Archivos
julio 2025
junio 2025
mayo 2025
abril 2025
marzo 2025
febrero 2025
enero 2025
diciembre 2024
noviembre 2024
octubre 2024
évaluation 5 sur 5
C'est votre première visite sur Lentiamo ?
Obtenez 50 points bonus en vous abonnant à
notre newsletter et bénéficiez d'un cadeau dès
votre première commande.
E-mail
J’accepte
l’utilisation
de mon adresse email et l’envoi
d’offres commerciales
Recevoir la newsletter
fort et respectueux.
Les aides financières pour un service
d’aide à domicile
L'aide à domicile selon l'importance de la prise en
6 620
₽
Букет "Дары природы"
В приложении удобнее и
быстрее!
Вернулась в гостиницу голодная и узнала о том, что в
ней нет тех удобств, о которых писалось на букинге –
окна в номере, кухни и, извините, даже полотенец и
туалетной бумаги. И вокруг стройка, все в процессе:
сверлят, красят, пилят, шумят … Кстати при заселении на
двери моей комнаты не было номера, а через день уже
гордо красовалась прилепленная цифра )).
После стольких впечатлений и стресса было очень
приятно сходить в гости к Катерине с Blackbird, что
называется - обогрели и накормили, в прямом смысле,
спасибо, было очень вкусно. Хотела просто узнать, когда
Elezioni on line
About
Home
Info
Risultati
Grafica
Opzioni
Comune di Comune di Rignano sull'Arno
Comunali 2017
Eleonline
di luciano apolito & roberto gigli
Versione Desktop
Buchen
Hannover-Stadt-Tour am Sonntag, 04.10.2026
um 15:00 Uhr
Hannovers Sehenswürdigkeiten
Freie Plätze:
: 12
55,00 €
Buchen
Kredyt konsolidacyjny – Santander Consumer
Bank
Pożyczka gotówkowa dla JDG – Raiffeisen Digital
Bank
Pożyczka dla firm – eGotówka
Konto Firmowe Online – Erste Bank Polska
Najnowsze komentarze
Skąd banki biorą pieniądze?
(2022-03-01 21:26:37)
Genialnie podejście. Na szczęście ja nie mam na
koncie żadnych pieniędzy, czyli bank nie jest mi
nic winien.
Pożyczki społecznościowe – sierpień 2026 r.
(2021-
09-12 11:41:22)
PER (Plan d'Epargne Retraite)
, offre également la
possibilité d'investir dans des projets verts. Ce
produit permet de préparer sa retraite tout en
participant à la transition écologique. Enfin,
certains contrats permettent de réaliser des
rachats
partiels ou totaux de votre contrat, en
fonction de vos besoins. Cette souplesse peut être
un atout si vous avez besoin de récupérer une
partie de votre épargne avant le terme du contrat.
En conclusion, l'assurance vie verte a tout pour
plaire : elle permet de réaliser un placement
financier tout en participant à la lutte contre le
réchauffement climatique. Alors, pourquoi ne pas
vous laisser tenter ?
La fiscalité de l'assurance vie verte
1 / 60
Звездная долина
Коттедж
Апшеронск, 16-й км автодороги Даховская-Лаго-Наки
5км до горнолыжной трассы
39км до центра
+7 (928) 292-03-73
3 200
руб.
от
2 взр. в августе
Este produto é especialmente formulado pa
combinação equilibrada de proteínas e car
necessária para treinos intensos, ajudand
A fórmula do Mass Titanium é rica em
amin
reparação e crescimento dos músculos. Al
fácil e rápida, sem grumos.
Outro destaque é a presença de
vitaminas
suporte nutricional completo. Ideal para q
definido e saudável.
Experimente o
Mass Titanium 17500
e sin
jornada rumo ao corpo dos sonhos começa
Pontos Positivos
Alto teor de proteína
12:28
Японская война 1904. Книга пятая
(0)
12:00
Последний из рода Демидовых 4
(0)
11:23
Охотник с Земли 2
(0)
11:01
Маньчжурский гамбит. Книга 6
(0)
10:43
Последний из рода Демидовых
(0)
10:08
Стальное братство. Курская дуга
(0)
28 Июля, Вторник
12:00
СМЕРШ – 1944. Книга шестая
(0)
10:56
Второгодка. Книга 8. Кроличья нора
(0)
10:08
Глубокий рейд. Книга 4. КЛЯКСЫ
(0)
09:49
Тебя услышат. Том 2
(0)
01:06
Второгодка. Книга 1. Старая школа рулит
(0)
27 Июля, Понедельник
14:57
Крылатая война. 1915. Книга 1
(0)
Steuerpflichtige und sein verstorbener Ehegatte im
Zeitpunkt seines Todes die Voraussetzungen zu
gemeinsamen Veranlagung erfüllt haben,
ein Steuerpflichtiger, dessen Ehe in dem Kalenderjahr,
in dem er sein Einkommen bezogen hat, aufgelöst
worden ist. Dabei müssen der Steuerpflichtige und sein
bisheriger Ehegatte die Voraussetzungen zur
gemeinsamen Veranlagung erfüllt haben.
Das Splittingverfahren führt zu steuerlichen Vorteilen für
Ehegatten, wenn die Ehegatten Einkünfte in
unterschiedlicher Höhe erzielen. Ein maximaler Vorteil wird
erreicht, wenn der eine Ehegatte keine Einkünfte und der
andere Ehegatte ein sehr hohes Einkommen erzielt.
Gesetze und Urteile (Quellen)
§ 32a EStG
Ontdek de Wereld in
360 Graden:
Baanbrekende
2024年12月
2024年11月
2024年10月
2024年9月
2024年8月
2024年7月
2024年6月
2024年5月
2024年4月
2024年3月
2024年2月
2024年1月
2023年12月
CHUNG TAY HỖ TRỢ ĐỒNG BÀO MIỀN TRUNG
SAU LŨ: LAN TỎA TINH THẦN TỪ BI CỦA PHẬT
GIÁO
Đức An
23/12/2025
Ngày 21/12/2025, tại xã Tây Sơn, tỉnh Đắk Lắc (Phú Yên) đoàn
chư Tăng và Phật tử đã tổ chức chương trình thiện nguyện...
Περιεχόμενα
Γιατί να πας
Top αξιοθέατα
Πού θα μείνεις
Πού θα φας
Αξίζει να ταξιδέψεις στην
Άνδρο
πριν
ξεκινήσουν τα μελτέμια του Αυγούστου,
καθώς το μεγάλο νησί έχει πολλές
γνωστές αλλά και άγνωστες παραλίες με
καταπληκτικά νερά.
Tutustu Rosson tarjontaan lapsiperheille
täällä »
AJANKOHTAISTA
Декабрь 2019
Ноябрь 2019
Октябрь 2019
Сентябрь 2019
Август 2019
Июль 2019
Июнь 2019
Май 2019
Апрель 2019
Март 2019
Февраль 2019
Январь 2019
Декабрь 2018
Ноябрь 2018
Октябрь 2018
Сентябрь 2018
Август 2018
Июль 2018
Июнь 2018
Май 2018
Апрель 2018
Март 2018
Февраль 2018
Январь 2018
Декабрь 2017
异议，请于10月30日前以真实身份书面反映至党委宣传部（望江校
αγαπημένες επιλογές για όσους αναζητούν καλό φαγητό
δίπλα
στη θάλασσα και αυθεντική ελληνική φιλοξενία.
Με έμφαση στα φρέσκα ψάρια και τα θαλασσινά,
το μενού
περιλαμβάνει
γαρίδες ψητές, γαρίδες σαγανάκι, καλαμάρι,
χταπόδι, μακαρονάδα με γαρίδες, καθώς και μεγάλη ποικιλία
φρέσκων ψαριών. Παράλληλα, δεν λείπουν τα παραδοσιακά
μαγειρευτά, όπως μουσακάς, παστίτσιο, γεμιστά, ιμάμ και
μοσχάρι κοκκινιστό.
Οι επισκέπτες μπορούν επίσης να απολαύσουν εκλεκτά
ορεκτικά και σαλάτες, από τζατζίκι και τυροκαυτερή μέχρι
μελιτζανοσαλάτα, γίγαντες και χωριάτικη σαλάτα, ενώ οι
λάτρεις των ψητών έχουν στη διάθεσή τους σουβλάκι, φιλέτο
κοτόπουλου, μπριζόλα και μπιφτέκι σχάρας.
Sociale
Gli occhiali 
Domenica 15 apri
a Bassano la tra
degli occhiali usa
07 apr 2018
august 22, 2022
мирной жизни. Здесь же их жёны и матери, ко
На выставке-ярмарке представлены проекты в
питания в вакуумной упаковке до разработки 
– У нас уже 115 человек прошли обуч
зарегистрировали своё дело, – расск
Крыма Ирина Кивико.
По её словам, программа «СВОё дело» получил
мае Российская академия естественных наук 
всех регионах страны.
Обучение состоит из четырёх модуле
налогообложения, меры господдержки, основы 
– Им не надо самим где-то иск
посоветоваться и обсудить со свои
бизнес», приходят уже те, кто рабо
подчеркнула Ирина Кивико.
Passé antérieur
────
▶ [Exercise directions]
Every line from the start of the listing through the line with "После стольких впечатлений" should be reproduced exactly, and no other line.

▶ [Completed task]
Archivos
julio 2025
junio 2025
mayo 2025
abril 2025
marzo 2025
febrero 2025
enero 2025
diciembre 2024
noviembre 2024
octubre 2024
évaluation 5 sur 5
C'est votre première visite sur Lentiamo ?
Obtenez 50 points bonus en vous abonnant à
notre newsletter et bénéficiez d'un cadeau dès
votre première commande.
E-mail
J’accepte
l’utilisation
de mon adresse email et l’envoi
d’offres commerciales
Recevoir la newsletter
fort et respectueux.
Les aides financières pour un service
d’aide à domicile
L'aide à domicile selon l'importance de la prise en
6 620
₽
Букет "Дары природы"
В приложении удобнее и
быстрее!
Вернулась в гостиницу голодная и узнала о том, что в
ней нет тех удобств, о которых писалось на букинге –
окна в номере, кухни и, извините, даже полотенец и
туалетной бумаги. И вокруг стройка, все в процессе:
сверлят, красят, пилят, шумят … Кстати при заселении на
двери моей комнаты не было номера, а через день уже
гордо красовалась прилепленная цифра )).
После стольких впечатлений и стресса было очень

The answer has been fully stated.